Address
- 43 Hawkside Dr. Markleeville, California, 96120 United States

District information
- Grades: K–12
- Superintendent: Matt Strahl
- Schools: 3
- NCES District ID: 0602070

Students and staff
- Enrollment: 70
- Teachers: 7.50 (on an FTE basis)
- Student–teacher ratio: 10.67

Other information
- Website: alpinecoe.k12.ca.us

= Alpine County Unified School District =

School district in Alpine County, California

Alpine County Unified School district is the public school district serving Alpine County, the least populated county in California, in the Sierra Nevada. It has a total enrollment of under 100 pupils.
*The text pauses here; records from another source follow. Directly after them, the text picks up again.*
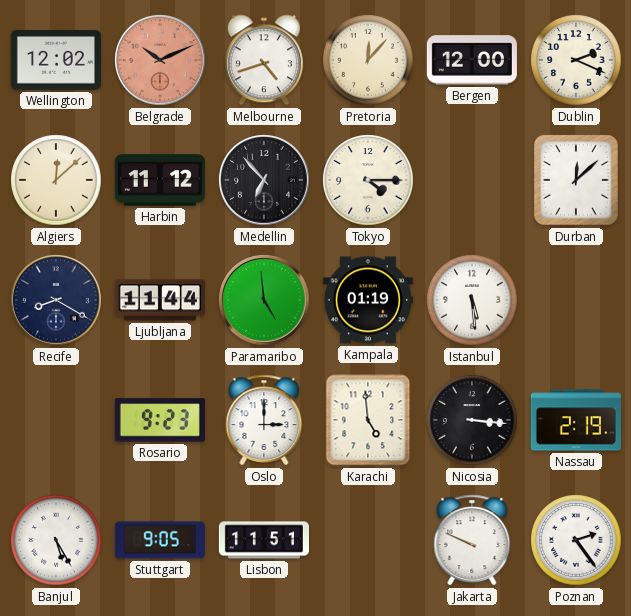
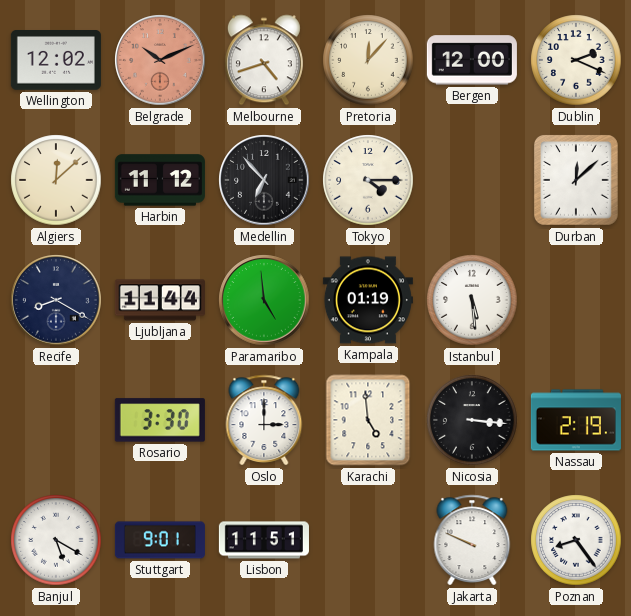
Rosario: 9:23 -> 3:30
Banjul: 5:25 -> 5:20
Stuttgart: 9:05 -> 9:01
Poznan: 2:24 -> 8:24
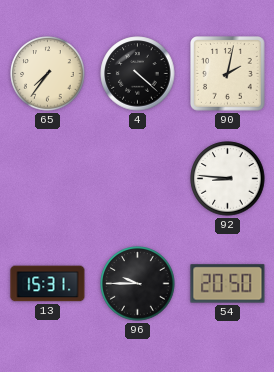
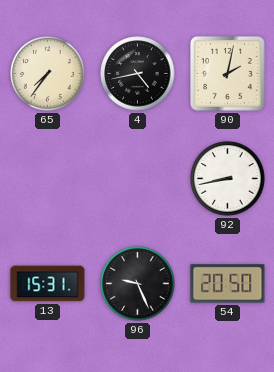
4: 4:22 -> 4:43
92: 8:46 -> 8:43
96: 9:45 -> 9:26
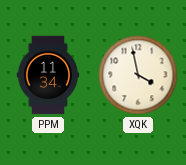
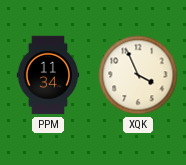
XQK: 3:58 -> 3:56
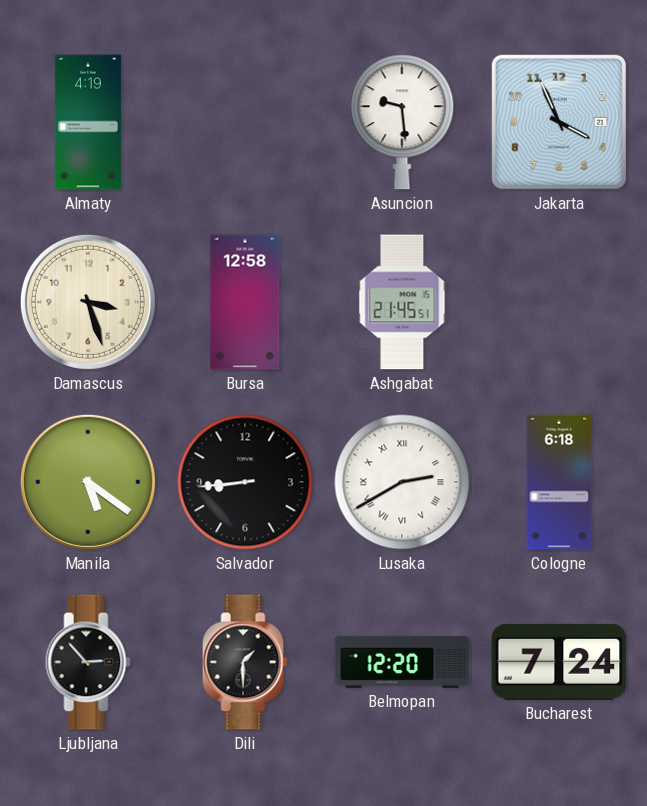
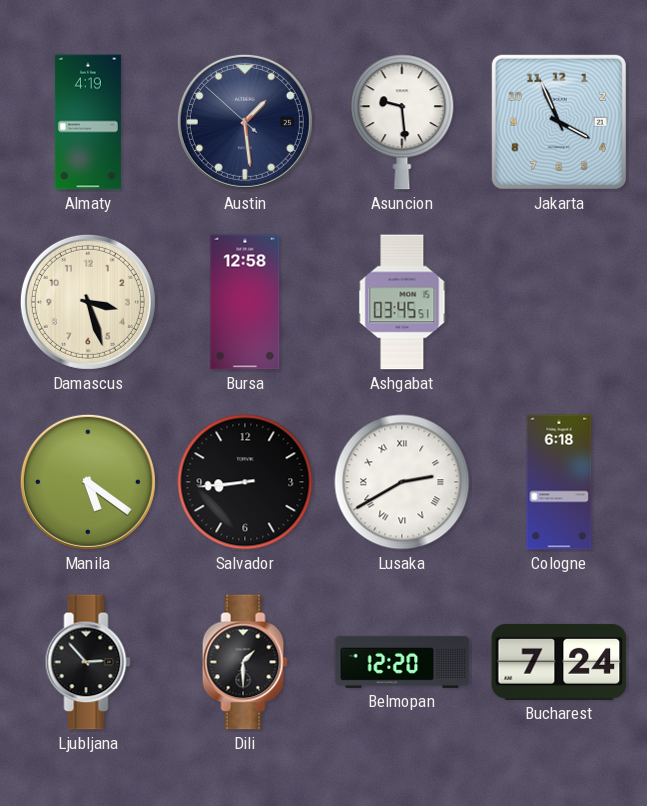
Austin: none -> 1:28
Ashgabat: 21:45 -> 03:45
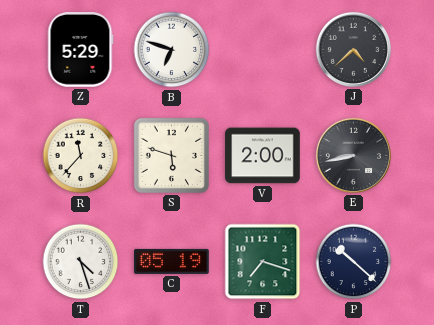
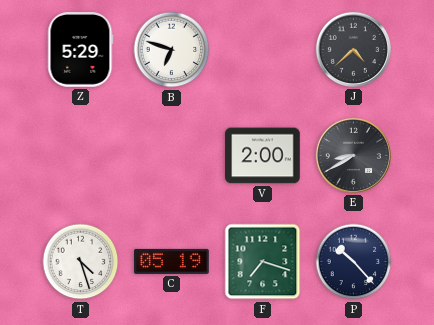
R: 11:37 -> none
S: 5:48 -> none
E: 8:43 -> 8:40
P: 10:22 -> 10:23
It operates Diamond Valley Elementary in Markleeville, which is the largest school, having 66 students in the 2019–2020 academic year; as well as Bear Valley Elementary in Bear Valley, which had four students in the same year; Alpine County Opportunity School in Woodfords, which had no students traditionally enrolled, but operates an online learning program; and Alpine County Community Day School, also in Woodfords, which serves expelled students, students on probation, and other students with special circumstances. Due to the county's low population density, high school students generally transfer to other districts for grades 9–12, either Douglas County School District in Nevada or Lake Tahoe Unified School District in El Dorado County, California.

The racial breakdown is as follows: 51% Native American, 37% white, 7% Multiracial, and 3% Hispanic or Latino.